Identifying the target market allows the entrepreneur to create specific strategies intended to sell to this market. By specifically focusing advertising at the target market this can gain the attention of that market. For instance, in advertising, commercials are targeted by using studies which indicate when certain groups are watching TV or listening to the radio. It would be useless to play commercials which target 15 year olds during the school day. Another consideration is making the noise fit the consumer. It is not wise to target seniors with products designed for teenagers since there would be of little interest. This is why music companies consistently target teenagers for media sales and not as many older audiences. Entrepreneurs use these same tactics in order to identify and serve their market.

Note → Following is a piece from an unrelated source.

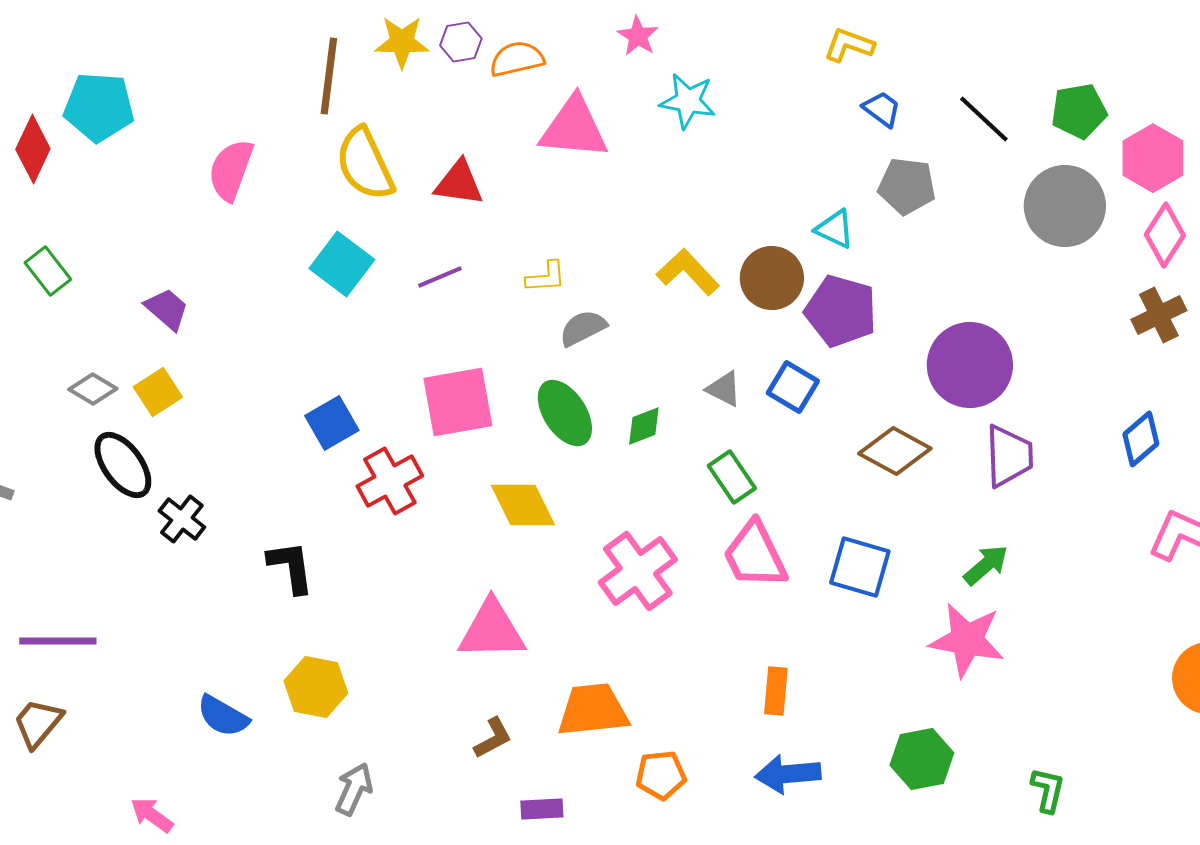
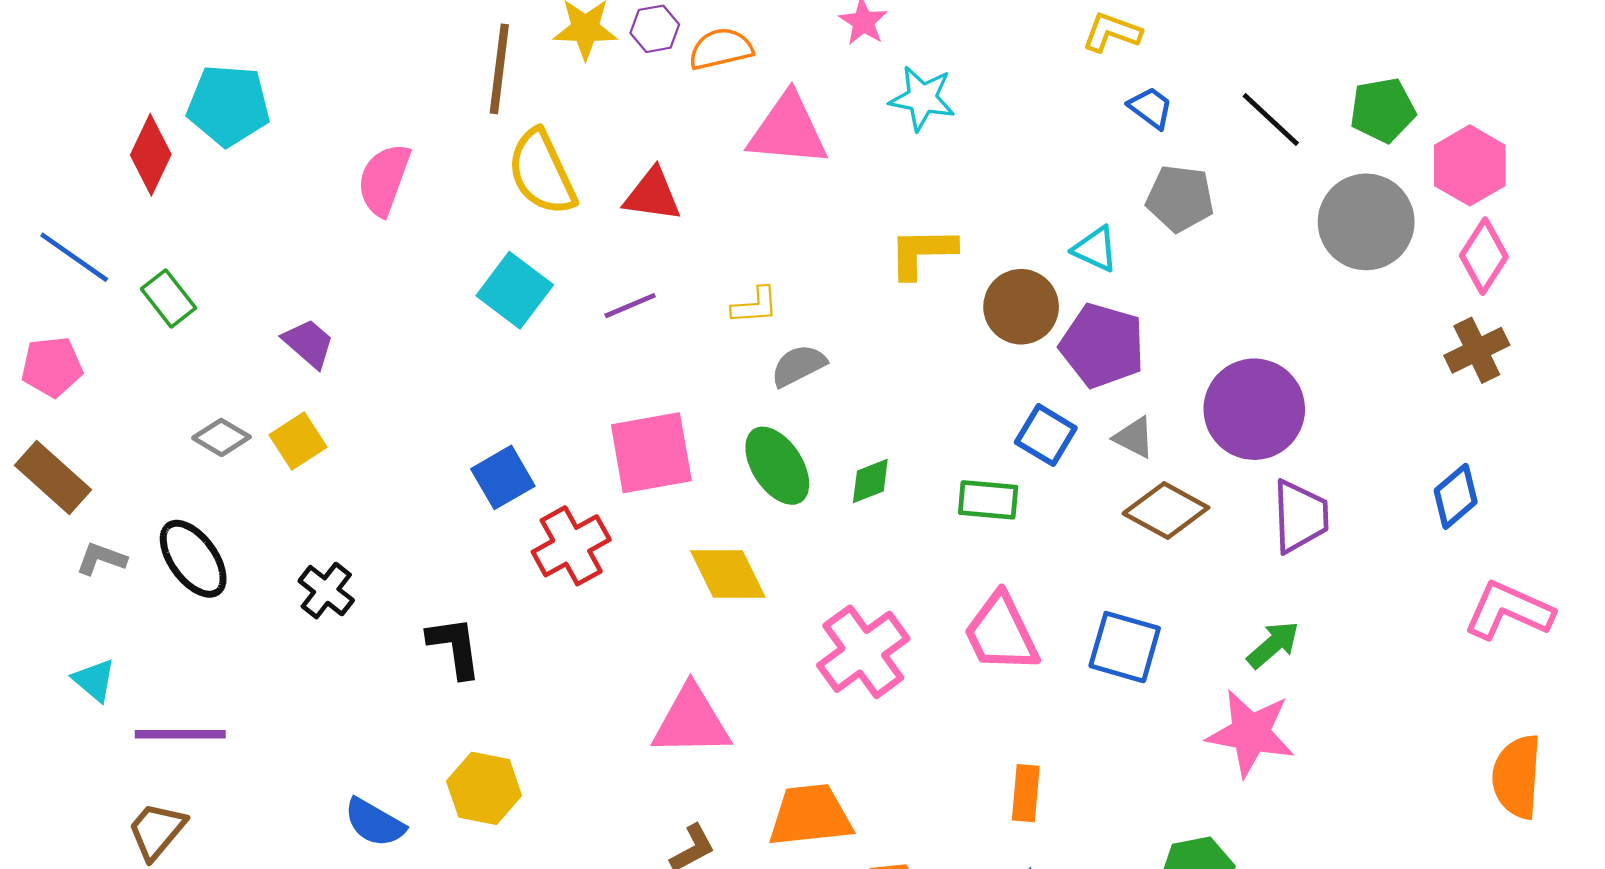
yellow L-shape: (688, 272) -> (922, 253), moved, turned -48
gray triangle: (724, 389) -> (1134, 437), moved
black ellipse: (123, 465) -> (193, 559), moved
green rectangle: (732, 477) -> (988, 500), moved, turned -51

I think a large part of identifying the consumer is to identify them in accordance with their buying:
- Innovators- People who first adopt an idea or invent it.
- Adopters- People who are trend-setters, seeking new ideas for implementation.
- The early majority- Those who for ideas to be tested by others first.
- The late majority- Those who wait still longer to get on the band wagon.
- The laggards- They are traditionalists and are not interested in new ideas/products and are the last group to buy into new ideas (Armstrong & Kotler, 2009).
Because the goal of marketing is to gain the largest share of the market, these groups impact marketing strategy in a variety ways. To appeal to the largest market marketing entrepreneurs must market their products in a manner which appeals to the varying consumers.
Armstrong, G. & Kotler, P. (2009). Marketing: An introduction (9th ed.). Upper Saddle River, NJ: Pearson Education.